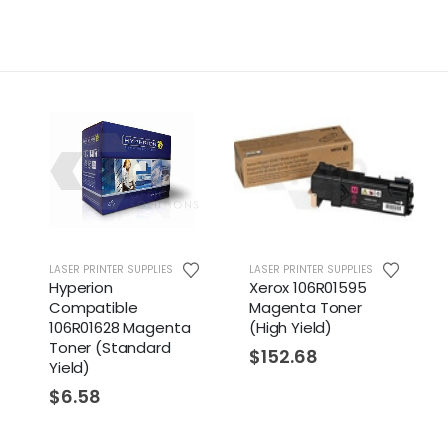
LASER PRINTER SUPPLIES
LASER PRINTER SUPPLIES
Hyperion
Xerox 106R01595
Compatible
Magenta Toner
106R01628 Magenta
(High Yield)
Toner (Standard
$
152.68
Yield)
$
6.58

## What you need to do:
Give the data again exactly as written, with all pictures left out.

## Worked solution:
LASER PRINTER SUPPLIES
LASER PRINTER SUPPLIES
Hyperion
Xerox 106R01595
Compatible
Magenta Toner
106R01628 Magenta
(High Yield)
Toner (Standard
$
152.68
Yield)
$
6.58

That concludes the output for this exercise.